The medical opinions of treating physicians are entitled to special weight because the treating physician "is employed to cure and has a greater opportunity to know and observe the patient as an individual." Sprague v. Bowen, 812 F.2d 1226, 1230 (9th Cir. 1987); Morgan v. Comm'r of the Soc. Sec. Admin., 169 F.3d 595, 600 (9th Cir. 1999). Therefore, the ALJ must provide clear and convincing reasons for rejecting the uncontroverted opinion of a treating physician, Ryan v. Comm'r of Soc. Sec., 528 F.3d 1194, 1198 (9th Cir. 2008); Reddick v.

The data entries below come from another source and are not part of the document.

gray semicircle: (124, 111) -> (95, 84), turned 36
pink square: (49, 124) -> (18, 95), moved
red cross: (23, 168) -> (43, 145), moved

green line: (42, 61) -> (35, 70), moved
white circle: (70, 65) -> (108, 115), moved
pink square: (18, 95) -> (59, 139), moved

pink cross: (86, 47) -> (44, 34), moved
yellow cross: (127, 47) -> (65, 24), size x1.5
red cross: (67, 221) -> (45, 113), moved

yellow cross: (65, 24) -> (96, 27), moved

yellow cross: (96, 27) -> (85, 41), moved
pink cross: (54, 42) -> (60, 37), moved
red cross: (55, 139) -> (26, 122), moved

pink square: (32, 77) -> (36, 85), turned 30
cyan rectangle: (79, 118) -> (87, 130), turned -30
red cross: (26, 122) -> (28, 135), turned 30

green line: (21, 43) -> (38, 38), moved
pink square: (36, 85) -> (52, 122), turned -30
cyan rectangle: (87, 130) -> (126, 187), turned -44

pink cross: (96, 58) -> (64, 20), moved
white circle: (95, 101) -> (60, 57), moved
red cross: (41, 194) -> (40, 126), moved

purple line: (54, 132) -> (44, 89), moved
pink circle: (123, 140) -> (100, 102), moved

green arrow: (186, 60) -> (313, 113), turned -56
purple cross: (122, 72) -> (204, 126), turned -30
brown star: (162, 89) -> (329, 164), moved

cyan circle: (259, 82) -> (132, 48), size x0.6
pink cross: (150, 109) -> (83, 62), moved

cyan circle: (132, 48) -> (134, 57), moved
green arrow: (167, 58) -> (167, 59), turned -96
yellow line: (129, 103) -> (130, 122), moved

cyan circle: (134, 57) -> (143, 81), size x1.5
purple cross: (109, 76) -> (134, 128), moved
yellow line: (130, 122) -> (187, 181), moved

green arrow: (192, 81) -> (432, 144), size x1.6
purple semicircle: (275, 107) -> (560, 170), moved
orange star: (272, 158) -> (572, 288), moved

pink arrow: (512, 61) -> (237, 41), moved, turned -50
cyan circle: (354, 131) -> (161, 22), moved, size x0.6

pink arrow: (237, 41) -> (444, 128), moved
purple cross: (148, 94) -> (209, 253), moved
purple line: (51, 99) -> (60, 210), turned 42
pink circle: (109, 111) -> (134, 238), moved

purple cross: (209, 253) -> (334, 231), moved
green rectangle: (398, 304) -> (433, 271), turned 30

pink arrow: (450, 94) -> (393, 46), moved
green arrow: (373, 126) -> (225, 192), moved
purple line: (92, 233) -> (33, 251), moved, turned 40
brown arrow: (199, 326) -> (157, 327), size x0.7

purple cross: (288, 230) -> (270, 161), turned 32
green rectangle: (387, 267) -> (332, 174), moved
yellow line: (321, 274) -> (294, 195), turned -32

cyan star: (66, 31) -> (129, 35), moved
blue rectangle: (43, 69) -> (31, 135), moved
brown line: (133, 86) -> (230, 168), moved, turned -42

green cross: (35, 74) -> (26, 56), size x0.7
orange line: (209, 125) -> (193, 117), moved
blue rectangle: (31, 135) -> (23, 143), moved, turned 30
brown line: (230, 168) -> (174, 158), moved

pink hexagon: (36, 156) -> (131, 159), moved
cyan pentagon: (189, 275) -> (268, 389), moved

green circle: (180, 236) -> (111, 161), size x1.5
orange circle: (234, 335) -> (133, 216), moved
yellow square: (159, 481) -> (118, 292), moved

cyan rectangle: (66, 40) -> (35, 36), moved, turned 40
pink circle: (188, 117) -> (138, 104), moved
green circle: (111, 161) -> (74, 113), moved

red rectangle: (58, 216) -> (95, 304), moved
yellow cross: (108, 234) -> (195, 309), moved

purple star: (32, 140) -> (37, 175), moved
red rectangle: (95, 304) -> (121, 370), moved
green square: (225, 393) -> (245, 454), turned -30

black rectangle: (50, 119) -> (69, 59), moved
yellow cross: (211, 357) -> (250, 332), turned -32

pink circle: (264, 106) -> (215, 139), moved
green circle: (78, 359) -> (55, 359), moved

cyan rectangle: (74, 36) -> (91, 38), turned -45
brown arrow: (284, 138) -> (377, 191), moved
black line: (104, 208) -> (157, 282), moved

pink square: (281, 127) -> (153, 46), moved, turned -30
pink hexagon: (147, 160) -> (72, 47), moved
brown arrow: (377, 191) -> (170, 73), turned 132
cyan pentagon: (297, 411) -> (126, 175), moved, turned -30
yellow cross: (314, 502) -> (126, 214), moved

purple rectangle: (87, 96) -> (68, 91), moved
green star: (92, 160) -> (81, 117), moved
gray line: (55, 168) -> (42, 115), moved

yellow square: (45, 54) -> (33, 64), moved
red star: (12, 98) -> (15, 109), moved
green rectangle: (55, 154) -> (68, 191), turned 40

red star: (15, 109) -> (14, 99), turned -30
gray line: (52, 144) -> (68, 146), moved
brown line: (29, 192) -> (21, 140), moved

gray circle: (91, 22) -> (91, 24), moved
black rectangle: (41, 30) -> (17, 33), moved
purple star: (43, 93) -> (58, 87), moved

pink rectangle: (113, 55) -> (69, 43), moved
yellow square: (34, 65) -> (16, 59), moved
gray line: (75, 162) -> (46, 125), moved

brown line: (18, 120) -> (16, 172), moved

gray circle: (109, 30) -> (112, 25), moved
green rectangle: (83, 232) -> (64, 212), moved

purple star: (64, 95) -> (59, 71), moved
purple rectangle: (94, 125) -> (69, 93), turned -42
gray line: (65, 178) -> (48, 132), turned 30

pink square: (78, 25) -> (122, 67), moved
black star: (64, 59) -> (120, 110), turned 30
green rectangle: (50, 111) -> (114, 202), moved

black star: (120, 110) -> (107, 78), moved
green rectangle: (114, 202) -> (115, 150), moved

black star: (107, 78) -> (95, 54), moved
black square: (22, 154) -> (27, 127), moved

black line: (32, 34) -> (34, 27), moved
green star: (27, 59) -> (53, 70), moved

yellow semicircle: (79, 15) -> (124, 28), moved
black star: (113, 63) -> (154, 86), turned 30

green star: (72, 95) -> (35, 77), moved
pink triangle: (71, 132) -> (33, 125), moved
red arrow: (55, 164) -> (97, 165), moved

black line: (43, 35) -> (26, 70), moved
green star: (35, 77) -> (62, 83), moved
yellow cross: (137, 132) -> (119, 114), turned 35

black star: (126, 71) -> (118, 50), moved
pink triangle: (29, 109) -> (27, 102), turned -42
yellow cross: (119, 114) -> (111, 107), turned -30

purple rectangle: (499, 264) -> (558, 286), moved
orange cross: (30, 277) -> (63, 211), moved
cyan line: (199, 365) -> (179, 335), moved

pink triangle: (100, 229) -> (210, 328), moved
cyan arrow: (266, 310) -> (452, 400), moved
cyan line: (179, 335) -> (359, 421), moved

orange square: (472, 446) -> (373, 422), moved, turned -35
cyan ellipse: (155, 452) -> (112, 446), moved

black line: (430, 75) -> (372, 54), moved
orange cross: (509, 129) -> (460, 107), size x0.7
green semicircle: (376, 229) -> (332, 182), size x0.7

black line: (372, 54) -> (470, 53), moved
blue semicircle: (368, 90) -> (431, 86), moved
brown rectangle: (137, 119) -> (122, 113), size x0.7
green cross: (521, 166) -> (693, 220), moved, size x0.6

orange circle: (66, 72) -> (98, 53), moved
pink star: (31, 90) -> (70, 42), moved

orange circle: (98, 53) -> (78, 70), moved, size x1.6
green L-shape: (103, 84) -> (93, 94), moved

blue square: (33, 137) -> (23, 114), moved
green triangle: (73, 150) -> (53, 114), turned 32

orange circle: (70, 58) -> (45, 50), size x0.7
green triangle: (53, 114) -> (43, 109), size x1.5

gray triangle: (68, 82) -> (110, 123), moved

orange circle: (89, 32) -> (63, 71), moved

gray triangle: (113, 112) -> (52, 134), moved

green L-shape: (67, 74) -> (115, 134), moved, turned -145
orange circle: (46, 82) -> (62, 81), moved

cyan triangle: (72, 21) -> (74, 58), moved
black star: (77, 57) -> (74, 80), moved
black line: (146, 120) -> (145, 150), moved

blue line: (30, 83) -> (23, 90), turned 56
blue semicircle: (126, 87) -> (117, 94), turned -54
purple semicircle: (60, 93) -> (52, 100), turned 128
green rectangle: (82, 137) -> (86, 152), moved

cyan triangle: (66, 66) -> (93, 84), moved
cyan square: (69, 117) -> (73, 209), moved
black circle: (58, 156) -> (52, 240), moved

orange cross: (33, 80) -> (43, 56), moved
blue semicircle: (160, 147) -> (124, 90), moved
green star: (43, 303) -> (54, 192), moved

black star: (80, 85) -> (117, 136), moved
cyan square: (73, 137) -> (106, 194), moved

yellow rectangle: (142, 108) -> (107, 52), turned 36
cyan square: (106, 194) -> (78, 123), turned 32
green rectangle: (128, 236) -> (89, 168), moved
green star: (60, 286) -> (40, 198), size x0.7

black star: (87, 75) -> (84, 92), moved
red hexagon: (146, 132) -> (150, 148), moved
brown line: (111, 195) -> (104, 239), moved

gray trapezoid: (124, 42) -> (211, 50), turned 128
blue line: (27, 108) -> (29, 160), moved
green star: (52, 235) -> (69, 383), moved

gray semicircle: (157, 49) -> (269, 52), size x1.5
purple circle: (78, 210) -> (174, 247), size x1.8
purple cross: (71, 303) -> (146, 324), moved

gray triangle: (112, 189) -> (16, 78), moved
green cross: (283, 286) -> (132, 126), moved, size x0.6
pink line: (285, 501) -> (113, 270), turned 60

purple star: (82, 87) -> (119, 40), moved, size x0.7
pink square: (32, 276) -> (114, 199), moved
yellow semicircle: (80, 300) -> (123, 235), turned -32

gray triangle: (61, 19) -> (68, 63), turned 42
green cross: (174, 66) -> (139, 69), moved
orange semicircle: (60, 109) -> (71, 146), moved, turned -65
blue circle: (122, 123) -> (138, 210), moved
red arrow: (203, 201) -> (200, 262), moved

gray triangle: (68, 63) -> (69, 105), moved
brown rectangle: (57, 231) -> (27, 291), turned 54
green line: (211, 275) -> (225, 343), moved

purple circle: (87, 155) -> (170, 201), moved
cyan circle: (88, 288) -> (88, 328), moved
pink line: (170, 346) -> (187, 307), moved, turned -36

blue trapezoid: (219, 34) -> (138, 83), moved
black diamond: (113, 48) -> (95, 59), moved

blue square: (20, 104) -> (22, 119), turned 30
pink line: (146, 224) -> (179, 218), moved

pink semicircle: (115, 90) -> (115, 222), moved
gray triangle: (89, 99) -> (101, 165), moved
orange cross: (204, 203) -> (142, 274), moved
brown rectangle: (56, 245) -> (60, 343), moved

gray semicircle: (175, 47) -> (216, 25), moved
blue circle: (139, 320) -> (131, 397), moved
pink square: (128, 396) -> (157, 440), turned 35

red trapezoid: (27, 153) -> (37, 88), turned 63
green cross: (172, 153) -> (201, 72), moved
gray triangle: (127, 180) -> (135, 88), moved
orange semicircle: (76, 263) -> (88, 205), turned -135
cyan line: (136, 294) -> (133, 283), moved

Chater, 157 F.3d 715, 725 (9th Cir. 1998), and "[e]ven if [a] treating doctor's opinion is contradicted by another doctor, the ALJ may not reject this opinion without providing 'specific and legitimate reasons' supported by substantial evidence in the record." Reddick, 157 F.3d at 725; Tommasetti v. Astrue, 533 F.3d 1035, 1041 (9th Cir. 2008).

Dr. Uppal opined plaintiff is precluded from repetitive bending and stooping using his lower back and he cannot perform any heavy lifting, which Dr. Uppal explained means any pushing, pulling or lifting of more than 25 pounds. A.R. 192, 214-15, 230, 352. Although the ALJ appears to have relied, in part, on Dr. Uppal's opinion, A.R. 15-16, the ALJ's RFC determination that plaintiff can perform medium work is inconsistent with Dr. Uppal's limitation precluding lifting of more than 25 pounds. The ALJ's implicit rejection of this opinion of Dr. Uppal's, without providing any reason for doing so, is legal error, which means the RFC determination is not supported by substantial evidence. Lingenfelter v. Astrue, 504 F.3d 1028, 1038 n.10 (9th Cir. 2007); Aukland v. Massanari, 257 F.3d 1033, 1037 (9th Cir. 2001). Since the ALJ's RFC finding that plaintiff can perform medium work is the basis for the Step Four determination that plaintiff can perform his past relevant work as a maintenance worker,*fn11 the Step Four determination also is not supported by substantial evidence. Stout v. Comm'r, Soc. Sec. Admin., 454 F.3d 1050, 1056-57 (9th Cir. 2006); Moisa v. Barnhart, 367 F.3d 882, 886 (9th Cir. 2004).


When the Commissioner's decision is not supported by substantial evidence, the Court has authority to affirm, modify, or reverse the Commissioner's decision "with or without remanding the cause for rehearing." 42 U.S.C. § 405(g); McCartey v. Massanari, 298 F.3d 1072, 1076 (9th Cir. 2002). "Remand for further administrative proceedings is appropriate if enhancement of the record would be useful." Benecke v. Barnhart, 379 F.3d 587, 593 (9th Cir. 2004). Here, remand is appropriate so the ALJ can properly consider Dr. Uppal's opinion,*fn12 properly assess plaintiff's RFC, and determine whether plaintiff is disabled.*fn13 Widmark v. Barnhart, 454 F.3d 1063, 1070 (9th Cir. 2006); Bunnell v. Barnhart, 336 F.3d 1112, 1116 (9th Cir. 2003).


IT IS ORDERED that: (1) plaintiff's request for relief is granted; and (2) the Commissioner's decision is reversed, and the action is remanded to the Social Security Administration for further proceedings consistent with this Opinion and Order, pursuant to sentence four of 42 U.S.C. § 405(g), and Judgment shall be entered accordingly.